(Records from a dataset)
▬▬▬▬▬▬
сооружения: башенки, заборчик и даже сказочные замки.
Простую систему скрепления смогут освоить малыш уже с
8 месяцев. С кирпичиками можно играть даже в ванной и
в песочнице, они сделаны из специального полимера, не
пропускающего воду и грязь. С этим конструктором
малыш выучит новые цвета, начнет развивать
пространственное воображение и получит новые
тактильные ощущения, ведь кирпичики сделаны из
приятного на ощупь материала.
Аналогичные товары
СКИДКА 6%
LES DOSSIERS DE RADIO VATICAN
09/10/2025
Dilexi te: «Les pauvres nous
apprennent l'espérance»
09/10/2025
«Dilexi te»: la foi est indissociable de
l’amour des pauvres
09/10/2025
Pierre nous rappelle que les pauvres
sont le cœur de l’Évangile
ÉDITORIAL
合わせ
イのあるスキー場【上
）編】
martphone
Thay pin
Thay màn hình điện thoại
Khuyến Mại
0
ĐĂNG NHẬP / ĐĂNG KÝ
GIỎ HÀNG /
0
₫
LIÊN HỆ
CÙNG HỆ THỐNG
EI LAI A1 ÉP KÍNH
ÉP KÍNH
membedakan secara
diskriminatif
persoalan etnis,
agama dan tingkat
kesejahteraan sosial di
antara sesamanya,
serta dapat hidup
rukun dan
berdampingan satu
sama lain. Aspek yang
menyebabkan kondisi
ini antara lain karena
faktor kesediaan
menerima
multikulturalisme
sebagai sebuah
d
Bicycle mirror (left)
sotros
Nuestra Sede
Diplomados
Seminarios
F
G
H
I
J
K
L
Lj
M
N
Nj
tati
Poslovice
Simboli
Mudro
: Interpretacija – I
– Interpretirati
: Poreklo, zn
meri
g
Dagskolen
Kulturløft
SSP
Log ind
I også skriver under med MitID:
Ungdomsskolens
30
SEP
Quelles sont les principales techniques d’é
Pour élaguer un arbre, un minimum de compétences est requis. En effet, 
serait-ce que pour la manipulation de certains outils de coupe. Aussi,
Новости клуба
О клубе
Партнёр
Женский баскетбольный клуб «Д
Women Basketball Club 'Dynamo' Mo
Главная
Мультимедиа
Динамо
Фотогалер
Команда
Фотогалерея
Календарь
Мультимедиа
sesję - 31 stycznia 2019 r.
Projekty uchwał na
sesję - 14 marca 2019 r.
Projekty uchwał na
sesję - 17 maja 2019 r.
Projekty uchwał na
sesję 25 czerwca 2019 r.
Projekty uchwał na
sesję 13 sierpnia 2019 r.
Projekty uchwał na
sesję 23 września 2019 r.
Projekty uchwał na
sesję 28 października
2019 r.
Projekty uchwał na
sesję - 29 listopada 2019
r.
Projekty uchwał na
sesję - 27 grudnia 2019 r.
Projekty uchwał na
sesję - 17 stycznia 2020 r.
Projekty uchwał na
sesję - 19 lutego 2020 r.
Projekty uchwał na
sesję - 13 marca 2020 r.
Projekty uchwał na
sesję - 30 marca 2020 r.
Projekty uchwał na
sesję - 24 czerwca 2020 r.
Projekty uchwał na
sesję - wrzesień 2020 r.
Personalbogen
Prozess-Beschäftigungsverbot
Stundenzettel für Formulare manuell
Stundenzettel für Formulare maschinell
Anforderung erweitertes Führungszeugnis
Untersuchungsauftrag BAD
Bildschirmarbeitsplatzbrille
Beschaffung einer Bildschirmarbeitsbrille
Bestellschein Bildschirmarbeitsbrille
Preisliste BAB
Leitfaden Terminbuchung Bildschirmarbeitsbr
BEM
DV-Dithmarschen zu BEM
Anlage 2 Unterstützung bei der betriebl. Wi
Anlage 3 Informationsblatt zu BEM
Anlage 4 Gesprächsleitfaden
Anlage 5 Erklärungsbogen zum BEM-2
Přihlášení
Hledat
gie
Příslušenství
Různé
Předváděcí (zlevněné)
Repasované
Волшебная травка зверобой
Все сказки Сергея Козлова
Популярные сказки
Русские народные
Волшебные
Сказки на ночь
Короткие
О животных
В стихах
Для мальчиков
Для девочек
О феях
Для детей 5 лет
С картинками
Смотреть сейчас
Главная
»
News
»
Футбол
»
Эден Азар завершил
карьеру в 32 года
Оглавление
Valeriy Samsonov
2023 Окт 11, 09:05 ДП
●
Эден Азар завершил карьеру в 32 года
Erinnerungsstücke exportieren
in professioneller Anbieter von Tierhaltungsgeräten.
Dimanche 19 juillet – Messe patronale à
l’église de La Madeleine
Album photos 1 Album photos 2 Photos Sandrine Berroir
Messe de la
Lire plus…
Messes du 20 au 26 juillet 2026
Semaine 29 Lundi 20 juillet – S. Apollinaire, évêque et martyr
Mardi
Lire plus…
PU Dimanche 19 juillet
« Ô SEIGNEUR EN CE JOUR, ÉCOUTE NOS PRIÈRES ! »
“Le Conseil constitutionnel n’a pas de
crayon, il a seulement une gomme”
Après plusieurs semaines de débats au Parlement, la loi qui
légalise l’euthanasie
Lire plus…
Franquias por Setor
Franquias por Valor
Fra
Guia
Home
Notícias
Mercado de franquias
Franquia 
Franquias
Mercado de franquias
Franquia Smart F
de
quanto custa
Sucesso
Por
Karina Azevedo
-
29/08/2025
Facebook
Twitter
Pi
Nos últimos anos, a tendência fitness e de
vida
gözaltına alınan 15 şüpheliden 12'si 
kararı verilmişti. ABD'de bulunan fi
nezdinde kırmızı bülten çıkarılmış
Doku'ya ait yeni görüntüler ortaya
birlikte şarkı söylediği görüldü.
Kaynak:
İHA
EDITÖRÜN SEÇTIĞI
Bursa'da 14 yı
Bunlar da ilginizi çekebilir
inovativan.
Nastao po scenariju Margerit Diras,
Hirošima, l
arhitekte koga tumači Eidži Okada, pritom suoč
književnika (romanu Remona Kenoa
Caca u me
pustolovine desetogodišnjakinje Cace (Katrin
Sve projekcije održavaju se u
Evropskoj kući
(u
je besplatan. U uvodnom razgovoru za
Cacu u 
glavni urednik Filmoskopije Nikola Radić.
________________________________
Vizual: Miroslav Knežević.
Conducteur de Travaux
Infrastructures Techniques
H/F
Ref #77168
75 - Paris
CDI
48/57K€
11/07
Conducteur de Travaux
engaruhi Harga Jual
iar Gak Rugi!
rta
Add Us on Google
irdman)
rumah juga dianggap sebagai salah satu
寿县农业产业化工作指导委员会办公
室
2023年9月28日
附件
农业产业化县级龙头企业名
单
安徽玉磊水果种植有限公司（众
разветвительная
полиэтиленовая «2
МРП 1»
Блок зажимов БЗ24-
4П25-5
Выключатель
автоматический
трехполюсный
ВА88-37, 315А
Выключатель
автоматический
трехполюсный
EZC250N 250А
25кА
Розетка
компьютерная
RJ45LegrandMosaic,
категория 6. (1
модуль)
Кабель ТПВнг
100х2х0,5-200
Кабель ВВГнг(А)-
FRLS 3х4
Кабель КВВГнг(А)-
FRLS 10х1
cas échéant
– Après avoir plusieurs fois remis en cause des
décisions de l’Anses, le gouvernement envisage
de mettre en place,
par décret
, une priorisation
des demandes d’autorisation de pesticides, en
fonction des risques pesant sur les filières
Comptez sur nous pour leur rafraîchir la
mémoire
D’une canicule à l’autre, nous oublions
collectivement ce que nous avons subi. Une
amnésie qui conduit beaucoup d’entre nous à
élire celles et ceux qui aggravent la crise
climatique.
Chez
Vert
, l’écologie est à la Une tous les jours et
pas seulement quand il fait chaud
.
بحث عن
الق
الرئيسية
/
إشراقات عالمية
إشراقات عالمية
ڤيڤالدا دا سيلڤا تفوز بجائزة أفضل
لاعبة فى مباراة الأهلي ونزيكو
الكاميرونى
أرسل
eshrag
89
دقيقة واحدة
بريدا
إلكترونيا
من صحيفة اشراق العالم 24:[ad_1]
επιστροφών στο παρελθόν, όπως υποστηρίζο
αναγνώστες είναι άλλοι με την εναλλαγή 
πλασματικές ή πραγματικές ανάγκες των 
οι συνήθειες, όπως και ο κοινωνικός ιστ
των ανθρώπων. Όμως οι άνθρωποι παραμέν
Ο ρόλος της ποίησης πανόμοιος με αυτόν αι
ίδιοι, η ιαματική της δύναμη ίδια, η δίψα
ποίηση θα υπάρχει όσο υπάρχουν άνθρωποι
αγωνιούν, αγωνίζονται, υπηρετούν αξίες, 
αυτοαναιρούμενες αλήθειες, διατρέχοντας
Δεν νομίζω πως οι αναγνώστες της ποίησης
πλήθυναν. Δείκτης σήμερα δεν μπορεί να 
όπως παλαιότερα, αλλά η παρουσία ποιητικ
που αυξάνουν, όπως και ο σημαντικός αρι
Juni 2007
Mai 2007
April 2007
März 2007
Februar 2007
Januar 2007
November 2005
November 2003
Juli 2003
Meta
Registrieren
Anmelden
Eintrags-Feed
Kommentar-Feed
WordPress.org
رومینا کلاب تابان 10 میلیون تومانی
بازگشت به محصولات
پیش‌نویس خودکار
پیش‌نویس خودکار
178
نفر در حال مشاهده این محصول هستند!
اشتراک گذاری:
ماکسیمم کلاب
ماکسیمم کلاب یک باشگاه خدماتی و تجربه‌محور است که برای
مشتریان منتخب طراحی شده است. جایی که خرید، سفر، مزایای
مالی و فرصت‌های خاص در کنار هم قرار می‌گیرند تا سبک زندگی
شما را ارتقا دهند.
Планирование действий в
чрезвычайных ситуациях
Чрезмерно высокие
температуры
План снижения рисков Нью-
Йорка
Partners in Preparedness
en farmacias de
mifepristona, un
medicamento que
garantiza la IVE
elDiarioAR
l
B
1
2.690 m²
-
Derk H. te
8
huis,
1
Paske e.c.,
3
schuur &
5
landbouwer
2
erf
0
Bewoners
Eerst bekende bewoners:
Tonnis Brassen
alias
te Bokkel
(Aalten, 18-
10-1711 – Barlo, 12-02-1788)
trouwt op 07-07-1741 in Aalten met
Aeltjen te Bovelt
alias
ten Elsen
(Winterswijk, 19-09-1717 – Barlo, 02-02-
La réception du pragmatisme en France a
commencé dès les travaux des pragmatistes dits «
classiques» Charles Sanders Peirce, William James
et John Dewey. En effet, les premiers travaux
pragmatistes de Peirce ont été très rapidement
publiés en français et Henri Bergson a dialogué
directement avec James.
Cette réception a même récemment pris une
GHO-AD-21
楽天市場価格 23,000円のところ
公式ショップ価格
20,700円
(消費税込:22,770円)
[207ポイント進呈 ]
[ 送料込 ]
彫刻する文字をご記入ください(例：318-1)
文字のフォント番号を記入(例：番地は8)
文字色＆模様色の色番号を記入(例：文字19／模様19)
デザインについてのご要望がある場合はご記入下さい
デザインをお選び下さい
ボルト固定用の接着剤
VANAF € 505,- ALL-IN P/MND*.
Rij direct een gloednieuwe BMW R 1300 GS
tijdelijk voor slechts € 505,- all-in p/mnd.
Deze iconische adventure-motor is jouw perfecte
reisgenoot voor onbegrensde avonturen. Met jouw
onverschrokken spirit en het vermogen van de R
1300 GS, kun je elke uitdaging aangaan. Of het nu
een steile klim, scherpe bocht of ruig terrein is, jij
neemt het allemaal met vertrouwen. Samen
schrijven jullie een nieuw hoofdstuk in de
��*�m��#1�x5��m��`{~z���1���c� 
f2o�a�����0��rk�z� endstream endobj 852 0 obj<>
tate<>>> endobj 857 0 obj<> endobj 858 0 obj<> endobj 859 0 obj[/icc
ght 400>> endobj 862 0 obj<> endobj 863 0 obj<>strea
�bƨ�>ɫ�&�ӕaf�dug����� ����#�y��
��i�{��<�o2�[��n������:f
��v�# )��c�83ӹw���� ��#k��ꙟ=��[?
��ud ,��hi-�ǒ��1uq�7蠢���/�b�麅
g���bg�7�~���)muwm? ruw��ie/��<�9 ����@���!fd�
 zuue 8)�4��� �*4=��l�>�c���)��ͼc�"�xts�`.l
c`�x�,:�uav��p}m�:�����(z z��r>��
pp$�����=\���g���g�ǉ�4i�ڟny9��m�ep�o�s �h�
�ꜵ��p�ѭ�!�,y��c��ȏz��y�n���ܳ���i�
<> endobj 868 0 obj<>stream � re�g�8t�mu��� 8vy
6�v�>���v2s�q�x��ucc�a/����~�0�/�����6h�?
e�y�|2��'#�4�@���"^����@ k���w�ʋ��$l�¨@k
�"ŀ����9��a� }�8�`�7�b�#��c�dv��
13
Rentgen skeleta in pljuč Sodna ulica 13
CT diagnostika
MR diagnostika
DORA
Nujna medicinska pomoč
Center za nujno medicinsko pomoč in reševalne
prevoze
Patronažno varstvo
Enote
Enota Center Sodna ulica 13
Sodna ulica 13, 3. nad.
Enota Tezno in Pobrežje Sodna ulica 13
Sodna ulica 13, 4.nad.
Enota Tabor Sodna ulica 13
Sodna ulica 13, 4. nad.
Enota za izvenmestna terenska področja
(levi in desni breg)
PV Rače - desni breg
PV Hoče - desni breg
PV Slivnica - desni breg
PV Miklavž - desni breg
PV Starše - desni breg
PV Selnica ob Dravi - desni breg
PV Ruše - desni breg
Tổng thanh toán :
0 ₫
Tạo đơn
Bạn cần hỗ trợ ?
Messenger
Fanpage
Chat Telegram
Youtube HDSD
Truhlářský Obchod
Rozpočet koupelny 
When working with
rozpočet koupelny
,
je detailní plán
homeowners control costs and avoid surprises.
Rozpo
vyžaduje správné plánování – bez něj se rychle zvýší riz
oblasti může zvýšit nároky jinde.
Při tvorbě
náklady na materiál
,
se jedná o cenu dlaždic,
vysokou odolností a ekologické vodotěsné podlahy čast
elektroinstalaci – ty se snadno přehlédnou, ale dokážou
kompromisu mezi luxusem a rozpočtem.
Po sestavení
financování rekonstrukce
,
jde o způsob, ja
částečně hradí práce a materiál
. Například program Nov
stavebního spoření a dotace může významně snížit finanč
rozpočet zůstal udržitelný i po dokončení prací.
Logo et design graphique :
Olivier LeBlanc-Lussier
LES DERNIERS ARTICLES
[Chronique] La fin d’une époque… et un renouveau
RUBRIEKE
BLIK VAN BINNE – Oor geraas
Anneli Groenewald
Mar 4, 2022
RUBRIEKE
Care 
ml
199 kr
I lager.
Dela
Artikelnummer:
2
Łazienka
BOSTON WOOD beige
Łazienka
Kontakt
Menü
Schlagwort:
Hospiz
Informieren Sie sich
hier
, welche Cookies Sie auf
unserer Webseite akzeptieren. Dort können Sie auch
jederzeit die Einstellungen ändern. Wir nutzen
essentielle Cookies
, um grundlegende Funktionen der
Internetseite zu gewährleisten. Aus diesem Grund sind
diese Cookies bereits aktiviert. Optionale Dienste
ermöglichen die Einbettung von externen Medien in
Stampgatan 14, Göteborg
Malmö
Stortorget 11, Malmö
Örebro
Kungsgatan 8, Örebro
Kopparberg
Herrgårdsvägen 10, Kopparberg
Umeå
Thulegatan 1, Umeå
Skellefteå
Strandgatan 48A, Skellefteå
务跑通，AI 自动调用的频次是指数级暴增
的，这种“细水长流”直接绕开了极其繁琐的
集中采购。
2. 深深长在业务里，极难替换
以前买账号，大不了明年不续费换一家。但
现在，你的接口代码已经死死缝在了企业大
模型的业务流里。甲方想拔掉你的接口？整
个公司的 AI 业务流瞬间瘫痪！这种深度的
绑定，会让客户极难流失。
▬▬▬▬▬▬
_Work to be completed_: Work out how many lines in the records above contain the word "όπως", and give only that number.

_Reply to the task_: 4